А поскольку главным вопросом исихастского богословия было выражение невыразимого, отстаивания тезиса, что нематериальный свет видим, вопреки доводам противников, то понятно, что весь ход рассуждений Паламы — не просто частный полемический приём, но выражение глубинной логики культуры внутри разрывов традиционного культурного языка: сновидение оказывается некоторым загадочным сюжетом в развитии мысли о преимуществе различения вещей перед их «готовым» концептуальным восприятием. Ясно, что разоблачить «сновидческое рассуждение», можно только из сравнения с позитивностью чистого видения.
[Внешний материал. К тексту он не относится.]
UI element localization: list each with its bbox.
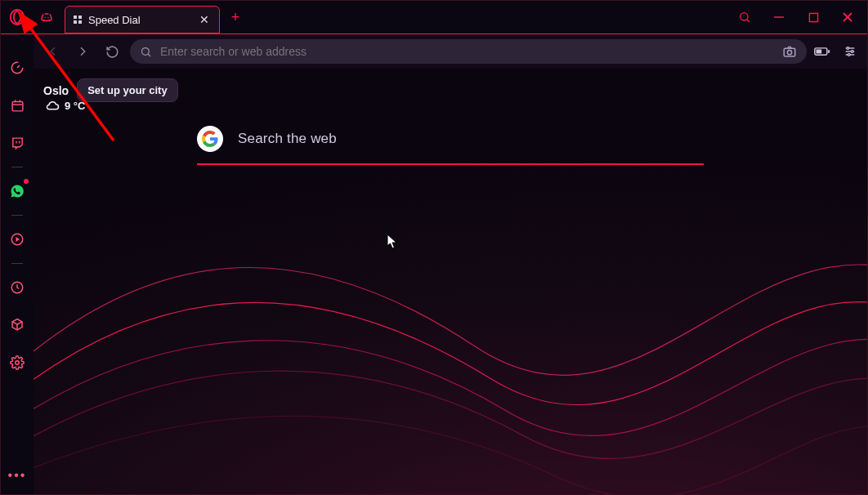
player-icon[interactable] xyxy=(1,221,34,258)
svg-line-5 xyxy=(747,20,749,22)
gx-control-icon[interactable] xyxy=(1,49,34,87)
address-bar[interactable] xyxy=(130,39,807,64)
svg-point-33 xyxy=(851,51,853,53)
speed-dial-page: Oslo Set up your city 9 °C Search the we… xyxy=(34,69,867,494)
svg-rect-27 xyxy=(828,50,830,52)
titlebar: Speed Dial ✕ + xyxy=(1,1,867,33)
weather-city: Oslo xyxy=(43,84,69,97)
svg-point-21 xyxy=(16,361,20,365)
reload-button[interactable] xyxy=(101,40,123,63)
svg-point-25 xyxy=(787,51,791,55)
sidebar: ••• xyxy=(1,34,34,494)
svg-point-2 xyxy=(44,17,46,19)
back-button[interactable] xyxy=(42,40,65,63)
svg-line-11 xyxy=(17,65,20,68)
new-tab-button[interactable]: + xyxy=(225,7,246,28)
notification-dot xyxy=(24,179,29,184)
tab-speed-dial[interactable]: Speed Dial ✕ xyxy=(65,6,220,33)
close-tab-button[interactable]: ✕ xyxy=(198,13,211,26)
speed-dial-icon xyxy=(74,16,82,24)
sidebar-more-button[interactable]: ••• xyxy=(1,463,34,488)
easy-setup-icon[interactable] xyxy=(841,42,859,60)
svg-point-1 xyxy=(14,11,20,24)
navigation-bar xyxy=(34,34,867,69)
discord-icon[interactable] xyxy=(35,6,58,29)
svg-point-4 xyxy=(740,13,748,20)
svg-point-22 xyxy=(142,47,150,55)
svg-rect-7 xyxy=(809,13,817,21)
web-search-placeholder: Search the web xyxy=(238,131,337,147)
cursor-icon xyxy=(387,234,398,253)
web-search-field[interactable]: Search the web xyxy=(197,126,704,165)
tab-title: Speed Dial xyxy=(88,14,191,26)
weather-temp: 9 °C xyxy=(65,100,85,112)
address-input[interactable] xyxy=(160,45,776,58)
svg-point-3 xyxy=(47,17,49,19)
history-icon[interactable] xyxy=(1,269,34,306)
svg-point-34 xyxy=(848,54,850,56)
close-window-button[interactable] xyxy=(838,7,857,27)
calendar-icon[interactable] xyxy=(1,87,34,124)
svg-rect-28 xyxy=(817,50,822,54)
opera-icon[interactable] xyxy=(6,6,29,29)
twitch-icon[interactable] xyxy=(1,124,34,162)
svg-marker-19 xyxy=(16,237,20,242)
google-icon xyxy=(197,126,223,152)
search-tabs-button[interactable] xyxy=(735,7,754,27)
forward-button[interactable] xyxy=(71,40,94,63)
battery-icon[interactable] xyxy=(813,42,831,60)
maximize-button[interactable] xyxy=(803,7,823,27)
setup-city-button[interactable]: Set up your city xyxy=(77,78,178,102)
camera-search-icon[interactable] xyxy=(782,44,797,59)
search-icon xyxy=(140,46,152,58)
svg-point-32 xyxy=(847,47,849,50)
svg-rect-12 xyxy=(12,101,23,110)
svg-rect-24 xyxy=(784,48,795,56)
weather-cloud-icon xyxy=(45,100,60,112)
whatsapp-icon[interactable] xyxy=(1,172,34,210)
minimize-button[interactable] xyxy=(769,7,789,27)
settings-icon[interactable] xyxy=(1,344,34,381)
svg-line-23 xyxy=(148,54,150,56)
mods-icon[interactable] xyxy=(1,306,34,344)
Это позволяет по-новому взглянуть на некоторые моменты европейской живописи, в частности, на появление фантастической архитектуры (одновременно как бы из языческого мира, тогдашней «античной» древности, но и из мира свободного расположения художественных элементов) в канонической иконописи критского мастера Доменикоса Теотокопулоса, который, став известен как испанский художник Эль Греко, предвосхитил особенностями своего искусства видения ХХ века. Рассмотрим, что именно дано нам на изображении Рождества.

Доменикос Теотокопулос начинал со вполне канонической критской иконописи, которая отличается только усиленным колоритом, некоторой цветастостью оттенков. Предлагаемая сцена поклонения волхвов (Benaki museum, Афины, №3048) отличается действительно элементом фантастической архитектуры (вполне обычным в западной традиции как несущим символическую нагрузку), соединяющимся с традиционной «сенью» как символическим в канонической иконописи изображением закрытого пространства. Но тут эта символика исчезает, ибо зачем подчёркивать закрытость пещеры (вертепа, собств. загона для скота), и что действие было именно в пещере, а не на пороге её? Это довольно произвольная символика, но не простое украшательство, а как бы сон о вертепе, сон о связанных с этим мыслях.

Заметим, что сень эта даётся как некий плафон с отверстием, что есть ещё более фантастический элемент, ибо с точки зрения физики такая конструкция невозможна. Это своеобразное «примыслительное» суждение о плафоне, не просто символ, но нечто вроде сновидческого закона. Плафон — место изображения триумфа, поэтика каковых изображений заслуживает специальных исследований, а тут он дан только в проекте.

Весьма «романтический» пейзаж — это тоже некий «проект» возможного пейзажа, даётся не перспектива, а схема строения пейзажа; это как бы иллюстрация к Синесию — механизмы сновидений держатся на возможности, и это делает реальным существующее представление.

И последнее в связи с этой иконой (она написана на доске) — это её герои. Волхвы выстроились «в очередь» к Младенцу, а слуги, удерживая коней, их ждут. Это не бытовая сцена, как в европейской религиозной живописи, ибо в ней нельзя поставить акцент, скорее это образ поклонения, который относится ко всем возможным эпизодам сцены (прибытие волхвов, или их припадание к Младенцу) как сон «обо всём этом». На иконе древние времена уже представлены как древность, как нечто отделённое от современности, но ещё не как «местный» и временной колорит; который уже забыл о таком сновидческом представлении того, что принципиально не может существовать как слепок с реальности. Конечно, ассоциаций в связи со сказанным может быть много, но нашей целью было показать возможности и границы теоретического подхода.